--- Available data Enclosed Below ---
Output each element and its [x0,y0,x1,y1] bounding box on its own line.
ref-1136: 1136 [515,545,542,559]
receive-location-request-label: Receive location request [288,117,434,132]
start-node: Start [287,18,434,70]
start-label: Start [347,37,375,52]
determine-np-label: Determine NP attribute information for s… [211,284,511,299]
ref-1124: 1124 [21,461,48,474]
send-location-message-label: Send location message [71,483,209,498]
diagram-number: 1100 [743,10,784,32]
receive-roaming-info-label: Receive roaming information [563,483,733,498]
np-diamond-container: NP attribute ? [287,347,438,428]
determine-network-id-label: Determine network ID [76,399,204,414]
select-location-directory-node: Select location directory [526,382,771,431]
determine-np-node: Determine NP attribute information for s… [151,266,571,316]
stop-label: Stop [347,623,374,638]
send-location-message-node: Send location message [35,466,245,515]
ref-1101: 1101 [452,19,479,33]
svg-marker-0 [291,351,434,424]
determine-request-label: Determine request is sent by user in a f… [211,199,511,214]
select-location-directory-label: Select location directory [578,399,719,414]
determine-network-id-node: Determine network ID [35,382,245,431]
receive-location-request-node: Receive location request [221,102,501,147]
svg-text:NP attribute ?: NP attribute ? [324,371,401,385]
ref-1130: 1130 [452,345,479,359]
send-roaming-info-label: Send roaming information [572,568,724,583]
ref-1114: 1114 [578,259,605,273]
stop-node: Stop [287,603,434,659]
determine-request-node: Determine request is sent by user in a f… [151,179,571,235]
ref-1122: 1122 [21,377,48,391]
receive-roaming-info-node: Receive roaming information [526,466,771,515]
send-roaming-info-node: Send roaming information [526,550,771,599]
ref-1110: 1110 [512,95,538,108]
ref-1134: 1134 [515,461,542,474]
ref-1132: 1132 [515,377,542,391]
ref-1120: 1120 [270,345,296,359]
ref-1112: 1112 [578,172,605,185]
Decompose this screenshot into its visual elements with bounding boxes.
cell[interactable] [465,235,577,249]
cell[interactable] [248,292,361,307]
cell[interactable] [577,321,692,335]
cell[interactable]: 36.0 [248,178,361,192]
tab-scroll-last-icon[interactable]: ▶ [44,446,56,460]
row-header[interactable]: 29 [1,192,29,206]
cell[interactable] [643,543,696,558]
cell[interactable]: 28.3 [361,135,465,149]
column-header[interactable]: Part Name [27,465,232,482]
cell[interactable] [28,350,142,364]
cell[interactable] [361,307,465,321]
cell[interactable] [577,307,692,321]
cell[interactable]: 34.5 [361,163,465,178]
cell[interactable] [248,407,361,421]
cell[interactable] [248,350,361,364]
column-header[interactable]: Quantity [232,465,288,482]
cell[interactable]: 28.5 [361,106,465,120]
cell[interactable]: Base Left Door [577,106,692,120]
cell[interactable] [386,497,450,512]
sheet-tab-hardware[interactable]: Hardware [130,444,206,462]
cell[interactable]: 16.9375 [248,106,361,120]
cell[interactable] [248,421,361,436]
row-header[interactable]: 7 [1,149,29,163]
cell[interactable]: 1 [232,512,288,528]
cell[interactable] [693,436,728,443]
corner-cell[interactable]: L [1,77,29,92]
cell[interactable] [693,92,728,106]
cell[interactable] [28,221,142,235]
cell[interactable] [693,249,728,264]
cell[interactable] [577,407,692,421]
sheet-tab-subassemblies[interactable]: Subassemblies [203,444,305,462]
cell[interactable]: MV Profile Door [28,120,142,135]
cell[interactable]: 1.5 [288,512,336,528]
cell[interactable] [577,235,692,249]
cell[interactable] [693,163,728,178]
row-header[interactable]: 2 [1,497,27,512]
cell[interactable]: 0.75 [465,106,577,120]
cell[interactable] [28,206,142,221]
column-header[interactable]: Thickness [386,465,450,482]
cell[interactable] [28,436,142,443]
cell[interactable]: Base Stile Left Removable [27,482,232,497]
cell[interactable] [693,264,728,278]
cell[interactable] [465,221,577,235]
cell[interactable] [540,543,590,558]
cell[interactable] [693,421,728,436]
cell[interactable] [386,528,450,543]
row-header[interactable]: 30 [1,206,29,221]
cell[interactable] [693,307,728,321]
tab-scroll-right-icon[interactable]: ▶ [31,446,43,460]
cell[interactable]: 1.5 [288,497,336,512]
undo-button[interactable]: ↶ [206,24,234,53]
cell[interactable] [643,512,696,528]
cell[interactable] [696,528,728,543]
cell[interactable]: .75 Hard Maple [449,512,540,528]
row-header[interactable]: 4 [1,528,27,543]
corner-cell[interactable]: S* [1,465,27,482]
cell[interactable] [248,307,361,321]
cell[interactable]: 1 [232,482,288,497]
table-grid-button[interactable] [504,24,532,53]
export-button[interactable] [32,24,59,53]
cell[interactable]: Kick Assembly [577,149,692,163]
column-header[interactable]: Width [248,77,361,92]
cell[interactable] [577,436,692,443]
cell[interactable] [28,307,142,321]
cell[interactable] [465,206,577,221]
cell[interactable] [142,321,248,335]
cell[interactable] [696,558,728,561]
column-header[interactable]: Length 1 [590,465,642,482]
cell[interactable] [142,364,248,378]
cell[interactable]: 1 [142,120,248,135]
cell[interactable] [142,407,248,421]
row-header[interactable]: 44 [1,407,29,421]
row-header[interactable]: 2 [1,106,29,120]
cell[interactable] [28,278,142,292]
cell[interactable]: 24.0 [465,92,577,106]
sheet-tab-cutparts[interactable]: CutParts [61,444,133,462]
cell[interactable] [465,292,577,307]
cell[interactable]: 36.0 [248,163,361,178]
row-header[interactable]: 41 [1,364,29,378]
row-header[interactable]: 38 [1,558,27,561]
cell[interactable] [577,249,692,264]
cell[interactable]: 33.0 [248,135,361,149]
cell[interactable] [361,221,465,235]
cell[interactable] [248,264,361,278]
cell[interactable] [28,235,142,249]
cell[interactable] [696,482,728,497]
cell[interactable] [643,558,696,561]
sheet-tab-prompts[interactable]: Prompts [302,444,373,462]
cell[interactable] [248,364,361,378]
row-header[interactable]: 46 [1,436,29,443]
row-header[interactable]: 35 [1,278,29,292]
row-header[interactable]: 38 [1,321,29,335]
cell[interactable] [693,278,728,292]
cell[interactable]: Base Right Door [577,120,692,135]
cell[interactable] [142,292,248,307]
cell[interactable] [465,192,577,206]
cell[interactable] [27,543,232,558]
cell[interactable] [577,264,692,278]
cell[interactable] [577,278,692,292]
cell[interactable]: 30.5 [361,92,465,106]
--- End of Enclosed Available data ---
= Work request =
Could you retype the whole listing above without altering a word?

= The completed task =
Output each element and its [x0,y0,x1,y1] bounding box on its own line.
ref-1136: 1136 [515,545,542,559]
receive-location-request-label: Receive location request [288,117,434,132]
start-node: Start [287,18,434,70]
start-label: Start [347,37,375,52]
determine-np-label: Determine NP attribute information for s… [211,284,511,299]
ref-1124: 1124 [21,461,48,474]
send-location-message-label: Send location message [71,483,209,498]
diagram-number: 1100 [743,10,784,32]
receive-roaming-info-label: Receive roaming information [563,483,733,498]
np-diamond-container: NP attribute ? [287,347,438,428]
determine-network-id-label: Determine network ID [76,399,204,414]
select-location-directory-node: Select location directory [526,382,771,431]
determine-np-node: Determine NP attribute information for s… [151,266,571,316]
stop-label: Stop [347,623,374,638]
send-location-message-node: Send location message [35,466,245,515]
ref-1101: 1101 [452,19,479,33]
svg-marker-0 [291,351,434,424]
determine-request-label: Determine request is sent by user in a f… [211,199,511,214]
select-location-directory-label: Select location directory [578,399,719,414]
determine-network-id-node: Determine network ID [35,382,245,431]
receive-location-request-node: Receive location request [221,102,501,147]
svg-text:NP attribute ?: NP attribute ? [324,371,401,385]
ref-1130: 1130 [452,345,479,359]
send-roaming-info-label: Send roaming information [572,568,724,583]
ref-1114: 1114 [578,259,605,273]
stop-node: Stop [287,603,434,659]
determine-request-node: Determine request is sent by user in a f… [151,179,571,235]
ref-1122: 1122 [21,377,48,391]
receive-roaming-info-node: Receive roaming information [526,466,771,515]
send-roaming-info-node: Send roaming information [526,550,771,599]
ref-1110: 1110 [512,95,538,108]
ref-1134: 1134 [515,461,542,474]
ref-1132: 1132 [515,377,542,391]
ref-1120: 1120 [270,345,296,359]
ref-1112: 1112 [578,172,605,185]
Decompose this screenshot into its visual elements with bounding boxes.
cell[interactable] [465,235,577,249]
cell[interactable] [248,292,361,307]
cell[interactable] [577,321,692,335]
cell[interactable]: 36.0 [248,178,361,192]
tab-scroll-last-icon[interactable]: ▶ [44,446,56,460]
row-header[interactable]: 29 [1,192,29,206]
cell[interactable] [643,543,696,558]
cell[interactable]: 28.3 [361,135,465,149]
column-header[interactable]: Part Name [27,465,232,482]
cell[interactable] [28,350,142,364]
cell[interactable] [361,307,465,321]
cell[interactable] [577,307,692,321]
cell[interactable]: 34.5 [361,163,465,178]
cell[interactable] [248,407,361,421]
cell[interactable] [248,350,361,364]
column-header[interactable]: Quantity [232,465,288,482]
cell[interactable]: 28.5 [361,106,465,120]
cell[interactable]: Base Left Door [577,106,692,120]
cell[interactable] [386,497,450,512]
sheet-tab-hardware[interactable]: Hardware [130,444,206,462]
cell[interactable]: 16.9375 [248,106,361,120]
cell[interactable] [248,421,361,436]
row-header[interactable]: 7 [1,149,29,163]
cell[interactable]: 1 [232,512,288,528]
cell[interactable] [693,436,728,443]
corner-cell[interactable]: L [1,77,29,92]
cell[interactable] [693,92,728,106]
cell[interactable] [28,221,142,235]
cell[interactable] [693,249,728,264]
cell[interactable] [577,407,692,421]
sheet-tab-subassemblies[interactable]: Subassemblies [203,444,305,462]
cell[interactable]: MV Profile Door [28,120,142,135]
cell[interactable]: 1.5 [288,512,336,528]
cell[interactable] [577,235,692,249]
cell[interactable] [693,163,728,178]
row-header[interactable]: 2 [1,497,27,512]
cell[interactable]: 0.75 [465,106,577,120]
cell[interactable] [28,206,142,221]
column-header[interactable]: Thickness [386,465,450,482]
cell[interactable] [28,436,142,443]
cell[interactable]: Base Stile Left Removable [27,482,232,497]
cell[interactable] [693,264,728,278]
cell[interactable] [465,221,577,235]
cell[interactable] [540,543,590,558]
cell[interactable] [693,421,728,436]
cell[interactable] [386,528,450,543]
row-header[interactable]: 30 [1,206,29,221]
cell[interactable] [693,307,728,321]
tab-scroll-right-icon[interactable]: ▶ [31,446,43,460]
cell[interactable]: 1.5 [288,497,336,512]
undo-button[interactable]: ↶ [206,24,234,53]
cell[interactable] [643,512,696,528]
cell[interactable] [696,528,728,543]
cell[interactable]: .75 Hard Maple [449,512,540,528]
row-header[interactable]: 4 [1,528,27,543]
corner-cell[interactable]: S* [1,465,27,482]
cell[interactable] [248,307,361,321]
cell[interactable]: 1 [232,482,288,497]
table-grid-button[interactable] [504,24,532,53]
export-button[interactable] [32,24,59,53]
cell[interactable]: Kick Assembly [577,149,692,163]
column-header[interactable]: Width [248,77,361,92]
cell[interactable] [577,436,692,443]
cell[interactable] [28,307,142,321]
cell[interactable] [465,206,577,221]
cell[interactable] [142,321,248,335]
cell[interactable] [696,558,728,561]
column-header[interactable]: Length 1 [590,465,642,482]
cell[interactable] [142,364,248,378]
cell[interactable]: 1 [142,120,248,135]
cell[interactable] [142,407,248,421]
row-header[interactable]: 44 [1,407,29,421]
row-header[interactable]: 2 [1,106,29,120]
cell[interactable] [28,278,142,292]
cell[interactable]: 24.0 [465,92,577,106]
sheet-tab-cutparts[interactable]: CutParts [61,444,133,462]
cell[interactable] [465,292,577,307]
cell[interactable]: 36.0 [248,163,361,178]
row-header[interactable]: 41 [1,364,29,378]
row-header[interactable]: 38 [1,558,27,561]
cell[interactable] [577,249,692,264]
cell[interactable]: 33.0 [248,135,361,149]
cell[interactable] [361,221,465,235]
cell[interactable] [248,264,361,278]
cell[interactable] [28,235,142,249]
cell[interactable] [696,482,728,497]
cell[interactable] [643,558,696,561]
sheet-tab-prompts[interactable]: Prompts [302,444,373,462]
cell[interactable] [248,364,361,378]
row-header[interactable]: 46 [1,436,29,443]
row-header[interactable]: 35 [1,278,29,292]
row-header[interactable]: 38 [1,321,29,335]
cell[interactable] [693,278,728,292]
cell[interactable]: Base Right Door [577,120,692,135]
cell[interactable] [142,292,248,307]
cell[interactable] [465,192,577,206]
cell[interactable] [27,543,232,558]
cell[interactable] [577,264,692,278]
cell[interactable] [577,278,692,292]
cell[interactable]: 30.5 [361,92,465,106]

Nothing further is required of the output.